→ Action item
I need each line of the entries below that includes the string "fórmula".
━━━ Data extracts ━━━
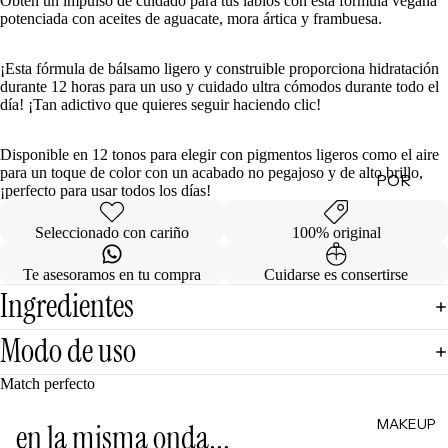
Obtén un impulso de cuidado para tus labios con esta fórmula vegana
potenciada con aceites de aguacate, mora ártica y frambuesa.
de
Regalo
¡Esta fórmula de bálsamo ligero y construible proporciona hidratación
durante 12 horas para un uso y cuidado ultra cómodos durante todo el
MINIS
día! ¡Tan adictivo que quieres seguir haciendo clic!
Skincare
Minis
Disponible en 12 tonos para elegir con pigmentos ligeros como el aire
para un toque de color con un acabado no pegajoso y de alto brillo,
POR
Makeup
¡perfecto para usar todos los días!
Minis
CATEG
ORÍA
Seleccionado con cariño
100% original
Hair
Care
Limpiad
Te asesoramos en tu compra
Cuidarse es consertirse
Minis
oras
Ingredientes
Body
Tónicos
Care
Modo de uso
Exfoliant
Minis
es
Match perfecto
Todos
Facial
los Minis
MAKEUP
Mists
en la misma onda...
━━━
━━━ Data extracts ━━━
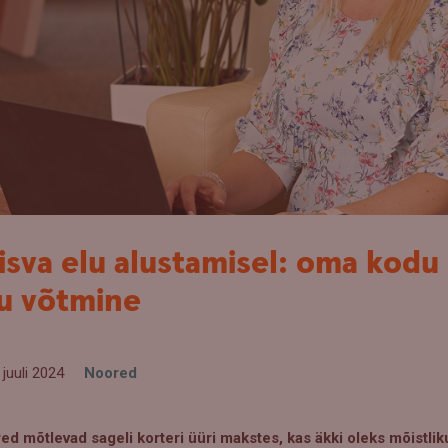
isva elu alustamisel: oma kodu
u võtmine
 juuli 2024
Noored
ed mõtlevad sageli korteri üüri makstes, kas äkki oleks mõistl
━━━
→ Answer to the problem
Obtén un impulso de cuidado para tus labios con esta fórmula vegana
¡Esta fórmula de bálsamo ligero y construible proporciona hidratación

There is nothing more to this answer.